Александр Черкасов: Эта природа отчасти в природе нашего современного общества. Почему-то в XIX веке террористы охотились на государей, подданные их не интересовали. Понадобилось признание ценности жизни каждого из граждан, для того чтобы объектами террора стали обычные люди. Не террористы собирают людей на борту самолета, в школе, в больнице, в зрительном зале, современная цивилизация так устроена. Не террористы поднимают тысячи тонн бетона и стали в виде небоскребов или сотни тонн металла и керосина в виде самолетов, разгоняя их до огромной скорости, и так далее. Террористы используют свойства современной цивилизации – концентрацию людей, концентрацию энергии и то, что мы считаем жизнь большой человеческой ценностью.

Не все считают жизнь большой ценностью. В интервью Андрею Бабицкому уже после Беслана Шамиль Басаев сказал, что такие масштабные теракты с захватов заложников были прекращены сознательно, потому что террористы убедились, что российская государственная власть готова пожертвовать любым числом человеческих жизней и даже жизней детей, но не пойдет ни на какие требования террористов. Это победа варварства над варварством, и очевидно, что не здесь путь решения проблемы. Решение – в выстраивании нормальной, эффективной системы управления, начиная с милиции, которая не берет взяток, досматривает все машины, если их нужно досматривать, и так далее. А там, где все продается и покупается, где власти, по сути дела, ни до чего дела нет, там террористам – свободный ход. Тем более свободный ход для террористов там, где с ними пытаются играть в разного рода игры. В конце концов, Шамиль Басаев в Абхазии со своими отрядами участвовал в штурме Сухуми, для этого его готовили, вооружали российские специалисты, насколько я понимаю, из спецразведки ВДВ.

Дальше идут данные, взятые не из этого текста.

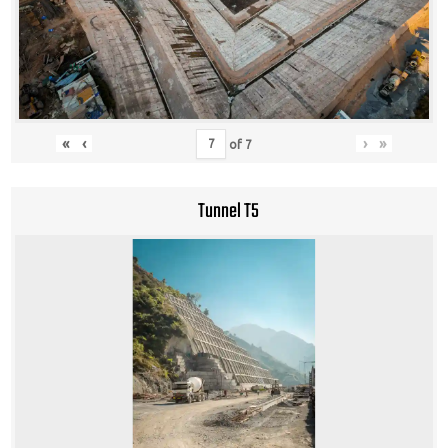
«
‹
›
»
of
7
Tunnel T5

Самые разные государства столкнулись в свое время с тем, что, заигрывая с террористами, они получали опасного противника. Любые игры с подпольем, непрозрачность деятельности спецслужб – это штука не то что обоюдоострая... Лена Милашина в свое время в статье, опубликованной, кажется, в сентябре 2009 года, написала про единственного установленного двойного агента среди бесланских террористов – Ходова, который вроде бы был агентом североосетинского УБОПа, и вроде бы, по его информации, террористы должны были пойти в сторону Владикавказа, где готовили им мешок, засаду. А на самом деле он был человеком Басаева и через оставленное окно провел террористов в сторону Беслана. Что это такое? Это то, что было и в истории России много раз: Азов, Дегаев... Можно вспомнить о других, мягко говоря, неудачных попытках игр власти, политической полиции с террористическим подпольем.

Владимир Кара-Мурза: Марина, застрахованы ли россияне от повторения подобных трагедий?

Марина Литвинович: Думаю, что не очень. Терроризм не так сложен технически, и с учетом развития современных коммуникаций, в больших городах особенно, техническая подготовка теракта – не самая сложная вещь. Понятно, что терроризм – это просто один из способов политического языка, когда вы про политику никак не можете больше говорить. И если государство не оставляет других способов решать существующие проблемы, возникает терроризм. Пока в нашей стране с политикой не все нормально, всегда эта угроза будет оставаться.

Владимир Кара-Мурза: Елена, способно ли российское общество противопоставить свою сплоченность угрозе терроризма?

Елена Милашина: Вы сами сказали, сколько человек приходят на акции памяти жертв терроризма – это крохи. Власть делает все, чтобы люди не помнили. У нас существует безнадежность по поводу того, что нельзя добиться справедливости, нельзя никого наказать, моя хата с краю – главный принцип, по которому живет общество. Общество очень атомизировано, и пока что-то не случается с человеком, он психологически отставляет от себя эту ситуацию. Если бы была другая государственная политика, государство помогало бы жертвам и наказывало неэффективных руководителей спецслужб и чиновников, способствовало сохранению памяти, то и общество, конечно же, помнило бы. Я не могу сказать, что люди совсем уж черствые, потому что на каждую трагедию они откликаются помощью и желанием что-то сделать, волонтерами, но такие трагедии сложно помнить, в том числе, и потому, что нет одной истины. Одна правда есть у бесланских заложников, а то, что показывают по телевизору, это другое, власть искажает недавнюю историю. Школьники Москвы пишут в сочинениях, что в Чечне мы воевали с американцами, люди просто ничего не знают, и что им тогда помнить?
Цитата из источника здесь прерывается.